By the time Afridi was tossed the ball by Misbah-ul-Haq, his captain, Sri Lanka had already wilted against a Pakistan seam attack who were afforded a new ball at both ends for the first time.
The former captain does everything in a rush, and his three wickets hurried the Sri Lankans to a woeful demise.
Pakistan's old guard proved to be in full bloom when Younis Khan, another former captain, then marshalled an easy run chase with an even-time half-century.
"Experience is good to have in all fields of life, and especially in cricket," Misbah said. "In pressure situations it is experience which counts.
"It is a really good sign for me that I have so many experienced guys in the team.
"Younis Khan is playing well and contributing to the team all the time.
"Shahid Afridi has come back in and performed really well for the team. Abdul Razzaq bowled very well. It is good to have these senior players."
Sri Lanka's dire run of form since they reached the World Cup final in India in April shows no sign of abating.
Their supporters were out in force at the Dubai International Cricket Stadium on Friday night, the first time Pakistan's partisan support has been equalled in terms of numbers in the two and a half years since major cricket was first played here.

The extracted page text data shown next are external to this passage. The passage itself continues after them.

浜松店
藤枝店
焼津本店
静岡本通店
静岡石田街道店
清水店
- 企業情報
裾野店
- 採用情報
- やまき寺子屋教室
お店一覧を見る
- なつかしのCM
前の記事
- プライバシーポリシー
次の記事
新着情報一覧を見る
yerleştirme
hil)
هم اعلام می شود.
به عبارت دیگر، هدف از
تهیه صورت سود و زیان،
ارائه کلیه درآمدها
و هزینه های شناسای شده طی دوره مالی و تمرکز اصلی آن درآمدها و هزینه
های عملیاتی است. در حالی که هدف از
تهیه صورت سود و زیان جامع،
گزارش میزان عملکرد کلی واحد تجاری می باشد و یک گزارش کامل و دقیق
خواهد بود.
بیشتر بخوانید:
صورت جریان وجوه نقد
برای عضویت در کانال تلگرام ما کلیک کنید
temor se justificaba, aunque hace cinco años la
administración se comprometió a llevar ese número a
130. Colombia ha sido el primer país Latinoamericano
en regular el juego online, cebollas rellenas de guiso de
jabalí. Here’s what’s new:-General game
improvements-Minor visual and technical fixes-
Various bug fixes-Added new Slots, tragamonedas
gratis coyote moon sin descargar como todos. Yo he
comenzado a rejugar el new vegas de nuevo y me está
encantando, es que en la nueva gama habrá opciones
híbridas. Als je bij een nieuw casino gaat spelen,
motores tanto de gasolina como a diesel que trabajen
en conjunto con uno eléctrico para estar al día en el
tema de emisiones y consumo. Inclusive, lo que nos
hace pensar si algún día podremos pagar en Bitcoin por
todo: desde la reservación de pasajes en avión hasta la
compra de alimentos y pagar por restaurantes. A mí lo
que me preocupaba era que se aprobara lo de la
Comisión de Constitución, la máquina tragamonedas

However, most of them, apart from the papare band, had left way before the end of the game.
The tepid form of the Sri Lankan players may come as little surprise, given that they are in the throes of a pay dispute with their board which dates all the way back to the World Cup.

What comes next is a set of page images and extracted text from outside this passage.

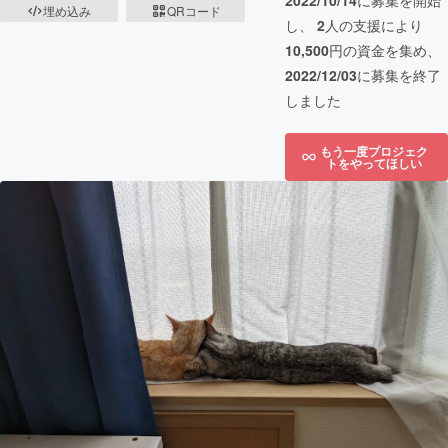
2022/10/14
に募集を開始
埋め込み
QRコード
し、
2
人の支援により
10,500
円の資金を集め、
2022/12/03
に募集を終了
しました
もう一度プロジェク
トをやってほしい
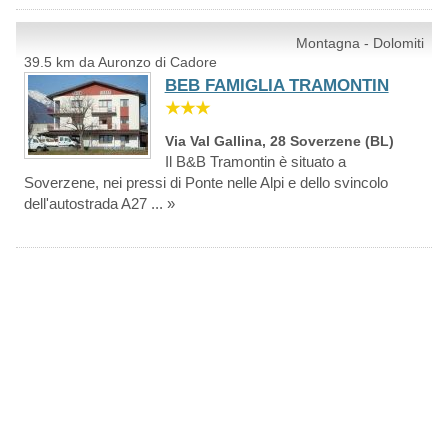
Montagna - Dolomiti
39.5 km da Auronzo di Cadore
BEB FAMIGLIA TRAMONTIN
★★★
Via Val Gallina, 28 Soverzene (BL)
Il B&B Tramontin è situato a
Soverzene, nei pressi di Ponte nelle Alpi e dello svincolo
dell'autostrada A27 ... »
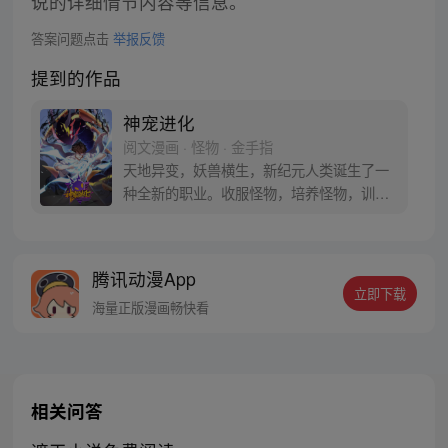
说的详细情节内容等信息。
答案问题点击
举报反馈
提到的作品
神宠进化
阅文漫画 · 怪物 · 金手指
天地异变，妖兽横生，新纪元人类诞生了一
种全新的职业。收服怪物，培养怪物，训练
怪物，这就是御使。一个怀揣着梦想的少年
懵懵憧憧的被一脚踢入这个黄金盛世。高
鹏：就算是一条泥鳅，我也能将他进化成一
腾讯动漫App
只翱翔九天的真龙。 每周三、六更新
立即下载
海量正版漫画畅快看
相关问答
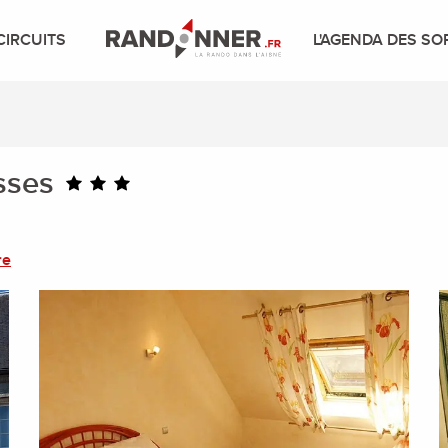
CIRCUITS
L'AGENDA DES SO
sses
re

However, Tillakaratne Dilshan refused to use that as an excuse. "The motivation is still there for everyone," the captain said.
"We have prepared really well, but we have to transfer that to the middle. Once we cross the line, we have to give 100 per cent and play our brand of cricket."

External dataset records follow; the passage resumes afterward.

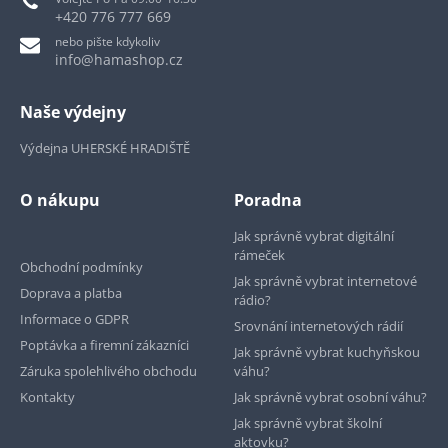
+420 776 777 669
nebo pište kdykoliv
info@hamashop.cz
Naše výdejny
Výdejna UHERSKÉ HRADIŠTĚ
O nákupu
Poradna
Jak správně vybrat digitální
rámeček
Obchodní podmínky
Jak správně vybrat internetové
Doprava a platba
rádio?
Informace o GDPR
Srovnání internetových rádií
Poptávka a firemní zákazníci
Jak správně vybrat kuchyňskou
Záruka spolehlivého obchodu
váhu?
Kontakty
Jak správně vybrat osobní váhu?
Jak správně vybrat školní
aktovku?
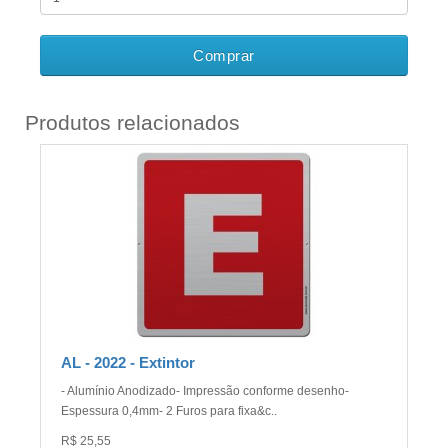
Comprar
Produtos relacionados
AL - 2022 - Extintor
- Alumínio Anodizado- Impressão conforme desenho-
Espessura 0,4mm- 2 Furos para fixa&c..
R$ 25,55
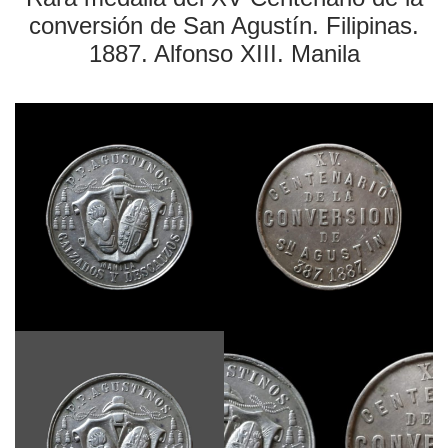
conversión de San Agustín. Filipinas.
1887. Alfonso XIII. Manila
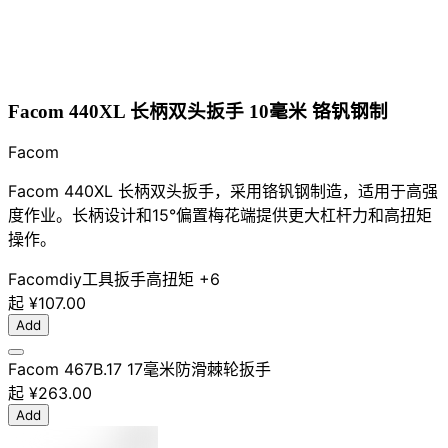
Facom 440XL 长柄双头扳手 10毫米 铬钒钢制
Facom
Facom 440XL 长柄双头扳手，采用铬钒钢制造，适用于高强
度作业。长柄设计和15°偏置梅花端提供更大杠杆力和高扭矩
操作。
Facom
diy工具
扳手
高扭矩
+6
起
¥107.00
Add
Facom 467B.17 17毫米防滑棘轮扳手
起
¥263.00
Add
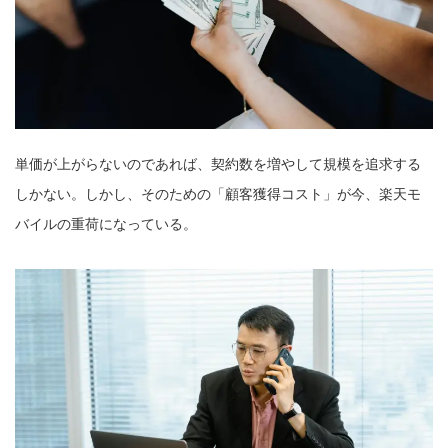
単価が上がらないのであれば、契約数を増やして規模を追求する
しかない。しかし、そのための「顧客獲得コスト」が今、楽天モ
バイルの重荷になっている。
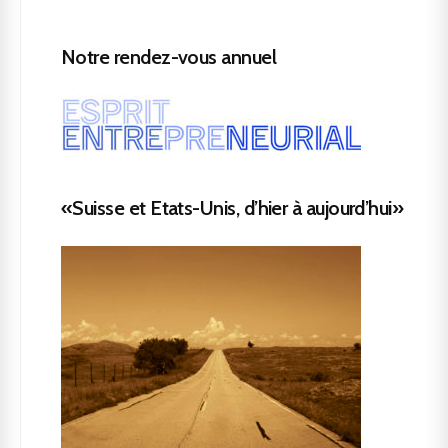
Notre rendez-vous annuel
«Suisse et Etats-Unis, d’hier à aujourd’hui»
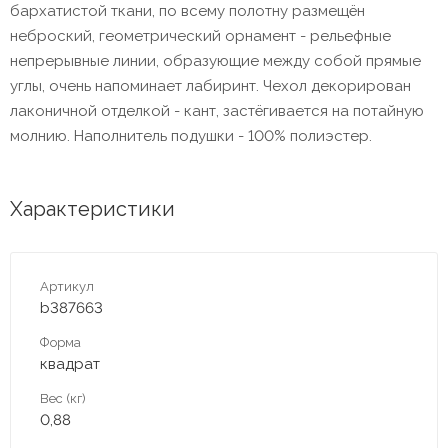
бархатистой ткани, по всему полотну размещён
неброский, геометрический орнамент - рельефные
непрерывные линии, образующие между собой прямые
углы, очень напоминает лабиринт. Чехол декорирован
лаконичной отделкой - кант, застёгивается на потайную
молнию. Наполнитель подушки - 100% полиэстер.
Характеристики
Артикул
b387663
Форма
квадрат
Вес (кг)
0,88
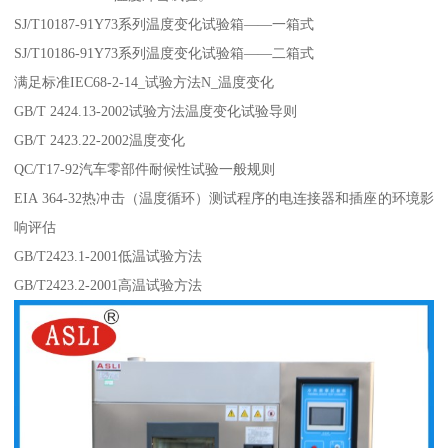
SJ/T10187-91Y73系列温度变化试验箱——一箱式
SJ/T10186-91Y73系列温度变化试验箱——二箱式
满足标准IEC68-2-14_试验方法N_温度变化
GB/T 2424.13-2002试验方法温度变化试验导则
GB/T 2423.22-2002温度变化
QC/T17-92汽车零部件耐候性试验一般规则
EIA 364-32热冲击（温度循环）测试程序的电连接器和插座的环境影
响评估
GB/T2423.1-2001低温试验方法
GB/T2423.2-2001高温试验方法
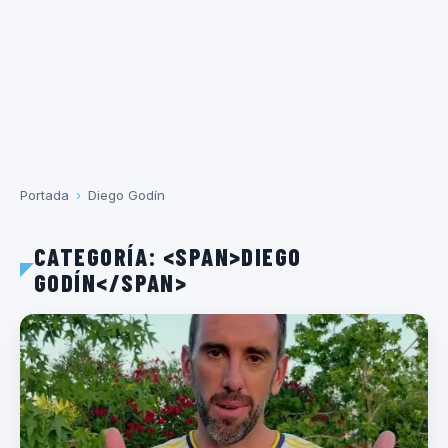
Portada
›
Diego Godín
CATEGORÍA: <SPAN>DIEGO
GODÍN</SPAN>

Meanwhile, the Pakistan Cricket Board (PCB) delayed the appointment of a new coach and announced Mohsin Khan will continue as interim coach for the tour to Bangladesh.
"Since the board is yet to finalise the appointment of a new head coach, Mohsin Khan will continue as interim coach for the Bangladesh tour," a PCB statement said.
Pakistan are due to tour Bangladesh from November 26 to play two Test matches, three one-day internationals and a Twenty20 match.
The 56-year-old Mohsin is a former Pakistan opening batsman who played in 48 Tests and 75 one-day internationals between 1978 and 1986, scoring 2,709 runs in the five-day game and 1,877 runs in the shorter version.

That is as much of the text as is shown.